In the event of a tie, the Student Competition Co-Chairs will use the submitted abstract as a tie-breaker. Abstracts will be judged according to how informative and well written it is and how well is correlates with the presentation.
A sample Student Virtual Poster Competition Scorecard is available for reference.
Students compete only against the students in their virtual poster session and not against other students in the same topic area who were assigned to other sessions. The size of each session is dependent upon the initial number of papers submitted to each topic area.
Suggestions for Posters
Each poster must be contained within the size of the Sample Virtual Poster template provided.
Poster design can significantly enhance or severely diminish the effectiveness of your presentation. The following guidelines are general considerations:
- Focus of attention: The focus of attention must be on the subject content. If the design overshadows the subject matter, the message is likely to be lost.

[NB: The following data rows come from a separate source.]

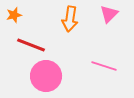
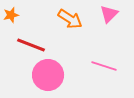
orange star: moved 3 px left
orange arrow: rotated 65 degrees counterclockwise
pink circle: moved 2 px right, 1 px up
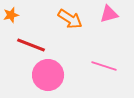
pink triangle: rotated 30 degrees clockwise
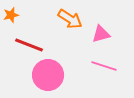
pink triangle: moved 8 px left, 20 px down
red line: moved 2 px left
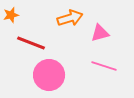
orange arrow: moved 1 px up; rotated 50 degrees counterclockwise
pink triangle: moved 1 px left, 1 px up
red line: moved 2 px right, 2 px up
pink circle: moved 1 px right
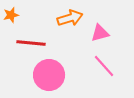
red line: rotated 16 degrees counterclockwise
pink line: rotated 30 degrees clockwise
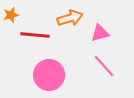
red line: moved 4 px right, 8 px up
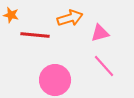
orange star: rotated 28 degrees clockwise
pink circle: moved 6 px right, 5 px down
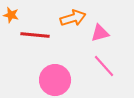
orange arrow: moved 3 px right
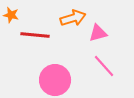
pink triangle: moved 2 px left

- Size and selection of visuals: Larger visuals attract more attention. Visuals not relevant to the content will distract the viewer.

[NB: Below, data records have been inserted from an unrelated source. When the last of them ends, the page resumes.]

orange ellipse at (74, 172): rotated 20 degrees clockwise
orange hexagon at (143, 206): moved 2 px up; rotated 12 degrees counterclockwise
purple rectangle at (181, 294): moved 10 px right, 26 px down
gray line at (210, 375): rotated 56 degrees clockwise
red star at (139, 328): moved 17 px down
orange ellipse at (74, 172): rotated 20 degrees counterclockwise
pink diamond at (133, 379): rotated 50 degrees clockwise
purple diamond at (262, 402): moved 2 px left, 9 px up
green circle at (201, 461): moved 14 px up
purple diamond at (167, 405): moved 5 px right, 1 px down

- Density of visuals and text (labels): Too many visuals (pictures) and text (labels) in a small space decreases readers’ attention, because each object is in competition with the others. Minimize these to prevent stimulus overload! Generally, a maximum length of 50-75 words per label results in a higher probability of people reading it.
- Ability to read text: Letters should be large so that they can easily be read from 2-3 feet away. Letters should be easily read (avoid Old English and other “fancy” fonts).
- Poster layout:
- Use a consistent layout with heading and subheading font and size standardized;
- Use bulleted lists to facilitate reading;
- Relate the content of the text to the picture it describes;
- Reduce competing stimuli—Avoid placing a large number of labels and visuals next to one another; and
- Provide good contrast between the text and background (avoid white on white, blue on navy, etc.).